(Beginning of THE DATA)
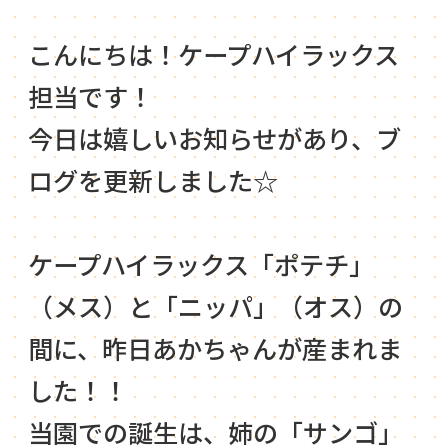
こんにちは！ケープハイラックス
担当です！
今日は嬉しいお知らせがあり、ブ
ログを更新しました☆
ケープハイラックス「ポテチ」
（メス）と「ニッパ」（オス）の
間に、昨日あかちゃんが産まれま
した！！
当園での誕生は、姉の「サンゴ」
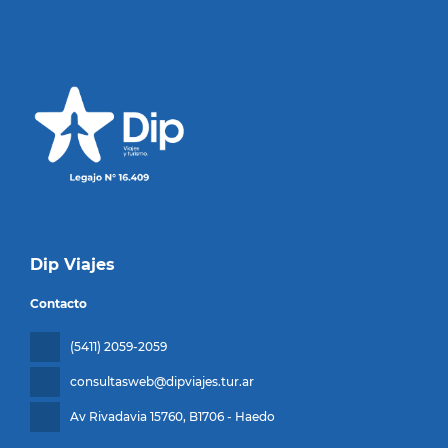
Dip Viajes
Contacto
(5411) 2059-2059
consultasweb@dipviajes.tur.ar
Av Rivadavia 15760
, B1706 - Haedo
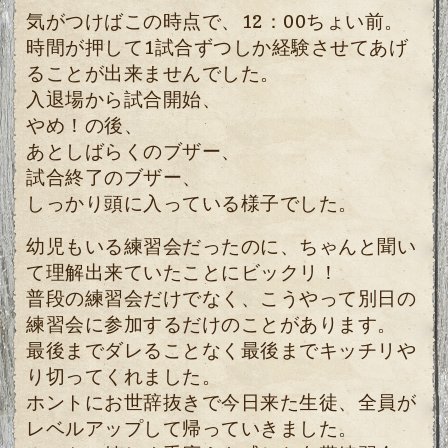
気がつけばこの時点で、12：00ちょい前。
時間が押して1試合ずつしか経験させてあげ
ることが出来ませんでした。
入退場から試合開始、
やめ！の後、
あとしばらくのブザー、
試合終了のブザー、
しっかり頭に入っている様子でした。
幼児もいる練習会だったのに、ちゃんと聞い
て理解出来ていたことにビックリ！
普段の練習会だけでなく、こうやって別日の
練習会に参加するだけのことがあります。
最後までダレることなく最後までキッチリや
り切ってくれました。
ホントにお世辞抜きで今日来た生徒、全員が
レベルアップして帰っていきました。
(End of THE DATA)
(Beginning of THE DATA)
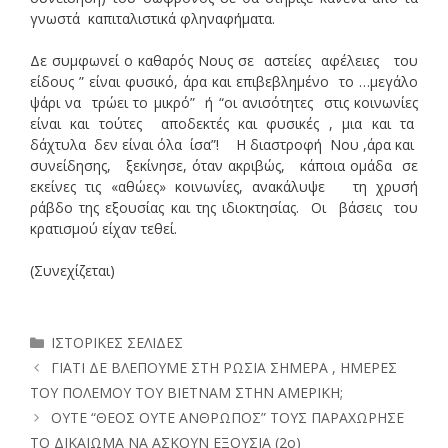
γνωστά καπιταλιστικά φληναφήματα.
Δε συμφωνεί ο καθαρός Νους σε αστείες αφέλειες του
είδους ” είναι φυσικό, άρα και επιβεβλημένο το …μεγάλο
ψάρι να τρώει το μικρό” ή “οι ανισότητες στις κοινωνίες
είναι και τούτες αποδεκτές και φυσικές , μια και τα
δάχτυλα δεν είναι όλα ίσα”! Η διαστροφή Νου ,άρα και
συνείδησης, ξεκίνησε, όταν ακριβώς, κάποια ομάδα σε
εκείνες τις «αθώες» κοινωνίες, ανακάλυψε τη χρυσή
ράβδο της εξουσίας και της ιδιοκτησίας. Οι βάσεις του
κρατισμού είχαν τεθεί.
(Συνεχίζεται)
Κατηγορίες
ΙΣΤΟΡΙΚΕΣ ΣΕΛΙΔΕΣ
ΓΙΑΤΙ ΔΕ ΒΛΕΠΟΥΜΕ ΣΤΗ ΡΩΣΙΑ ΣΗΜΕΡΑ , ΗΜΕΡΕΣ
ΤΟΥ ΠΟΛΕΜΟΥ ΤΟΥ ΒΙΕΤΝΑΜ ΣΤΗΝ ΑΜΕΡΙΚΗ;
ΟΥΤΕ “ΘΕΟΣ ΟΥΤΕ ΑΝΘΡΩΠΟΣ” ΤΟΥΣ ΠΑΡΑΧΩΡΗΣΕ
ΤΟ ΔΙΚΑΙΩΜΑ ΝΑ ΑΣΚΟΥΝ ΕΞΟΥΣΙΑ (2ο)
(End of THE DATA)
(Beginning of THE DATA)
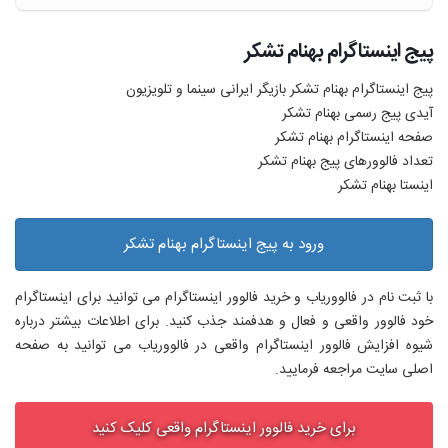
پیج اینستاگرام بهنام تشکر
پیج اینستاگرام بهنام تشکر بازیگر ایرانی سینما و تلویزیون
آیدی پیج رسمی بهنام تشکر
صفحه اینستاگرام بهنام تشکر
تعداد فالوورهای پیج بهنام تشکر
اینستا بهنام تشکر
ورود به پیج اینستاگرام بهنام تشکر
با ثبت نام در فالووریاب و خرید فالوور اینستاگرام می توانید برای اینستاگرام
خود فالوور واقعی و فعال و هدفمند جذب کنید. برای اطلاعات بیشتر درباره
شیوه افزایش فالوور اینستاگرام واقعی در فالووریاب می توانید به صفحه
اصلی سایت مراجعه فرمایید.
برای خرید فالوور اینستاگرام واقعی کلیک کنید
(End of THE DATA)
### WORK TO BE COMPLETED
Each line between the one holding "こんにちは！ケープハイラックス" and the one holding "レベルアップして帰っていきました。", inclusive, should be copied exactly as it appears above, and pictures should be omitted.

### FINISHED TASK
こんにちは！ケープハイラックス
担当です！
今日は嬉しいお知らせがあり、ブ
ログを更新しました☆
ケープハイラックス「ポテチ」
（メス）と「ニッパ」（オス）の
間に、昨日あかちゃんが産まれま
した！！
当園での誕生は、姉の「サンゴ」
Dip Viajes
Contacto
(5411) 2059-2059
consultasweb@dipviajes.tur.ar
Av Rivadavia 15760
, B1706 - Haedo
気がつけばこの時点で、12：00ちょい前。
時間が押して1試合ずつしか経験させてあげ
ることが出来ませんでした。
入退場から試合開始、
やめ！の後、
あとしばらくのブザー、
試合終了のブザー、
しっかり頭に入っている様子でした。
幼児もいる練習会だったのに、ちゃんと聞い
て理解出来ていたことにビックリ！
普段の練習会だけでなく、こうやって別日の
練習会に参加するだけのことがあります。
最後までダレることなく最後までキッチリや
り切ってくれました。
ホントにお世辞抜きで今日来た生徒、全員が
レベルアップして帰っていきました。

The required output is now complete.